**About this task:**
Write out, word for word, every line from the one containing "特定の生産ライン廃止を証明する社内通知書" through the last line of the records below, both ends included.

**Records provided:**
----
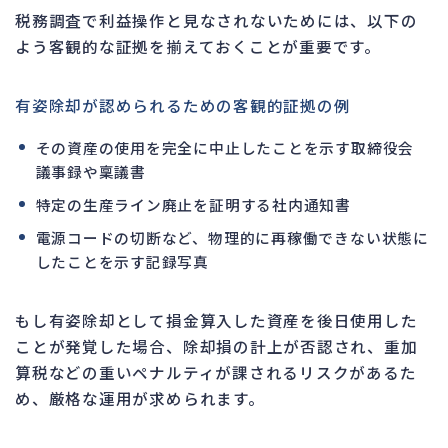
税務調査で利益操作と見なされないためには、以下の
よう客観的な証拠を揃えておくことが重要です。
有姿除却が認められるための客観的証拠の例
その資産の使用を完全に中止したことを示す取締役会
議事録や稟議書
特定の生産ライン廃止を証明する社内通知書
電源コードの切断など、物理的に再稼働できない状態に
したことを示す記録写真
もし有姿除却として損金算入した資産を後日使用した
ことが発覚した場合、除却損の計上が否認され、重加
算税などの重いペナルティが課されるリスクがあるた
め、厳格な運用が求められます。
----
**Response:**
特定の生産ライン廃止を証明する社内通知書
電源コードの切断など、物理的に再稼働できない状態に
したことを示す記録写真
もし有姿除却として損金算入した資産を後日使用した
ことが発覚した場合、除却損の計上が否認され、重加
算税などの重いペナルティが課されるリスクがあるた
め、厳格な運用が求められます。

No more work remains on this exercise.